Skewness measures how asymmetrical a distribution is.
Distributions with skewness close to zero are close to symmetrical. Distributions with skewness further from zero are more asymmetrical.
Distributions with a negative skewness are "left skewed". This means they have a longer tail on the left hand side. Distributions with a positive skewness are "right skewed" and have a longer tail on the right-hand side.
When To Use Skewness
Skewness is useful when you want to measure how symmetric a distribution is. A highly skewed distribution will be more influenced by values on one of the tails than the other.

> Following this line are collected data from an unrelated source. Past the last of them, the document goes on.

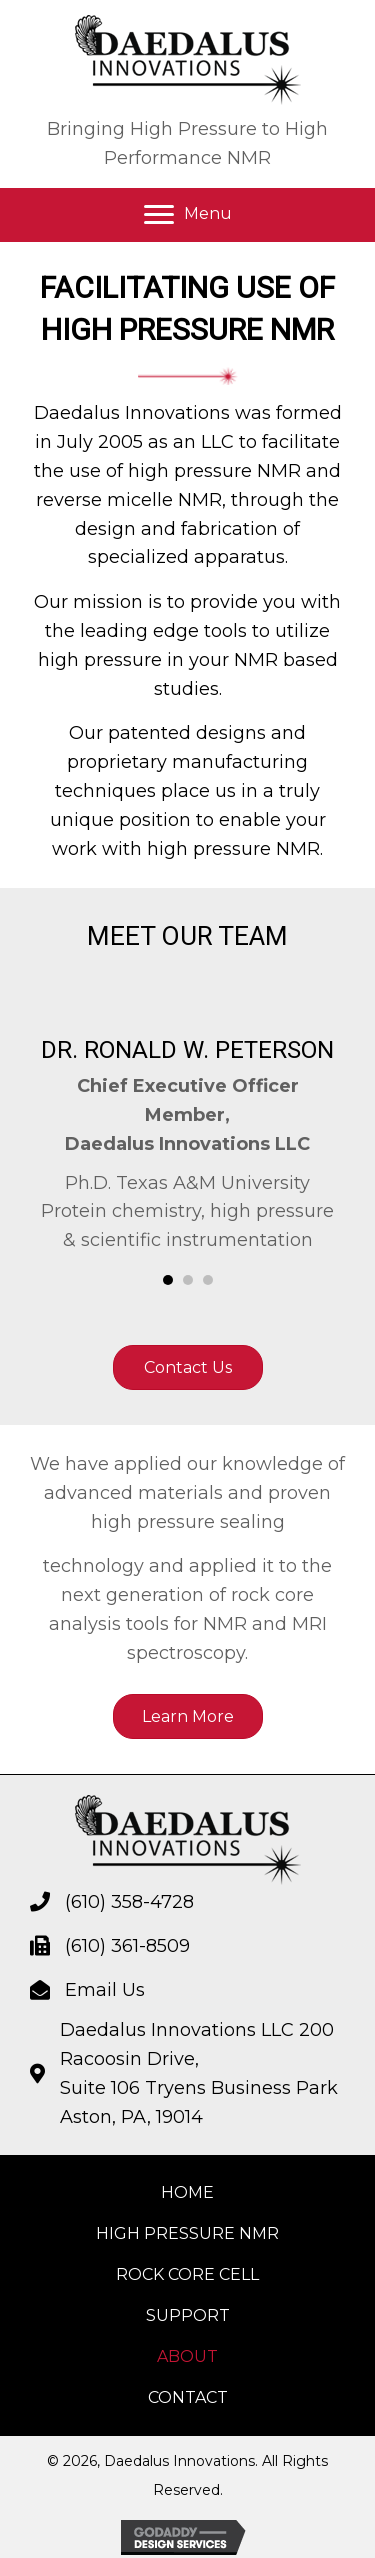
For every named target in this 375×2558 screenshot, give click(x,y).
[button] (188, 215)
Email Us (105, 1990)
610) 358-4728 (132, 1902)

Calculating skewness and kurtosis will tell you about how symmetrical a distribution is and how much of it is in the tails.
How To Calculate Skewness
Pearson's Median Skewness can be calculated as 3 * (mean - median) / std. Where std is the distribution's standard deviation.
The numerator (mean - median) means that distributions with a mean lower than the median will have negative skewness. And distributions with a mean higher than the median will have positive skewness.
Dividing by the standard deviation normalizes the skewness measure to the overall variation in the data. A distribution with a (mean - median) of 5 and a standard deviation of 100 probably looks pretty symmetrical. While another distribution with a (mean - median) of 5 and a standard deviation of 3 probably looks right skew (a longer tail of numbers on the right-hand side).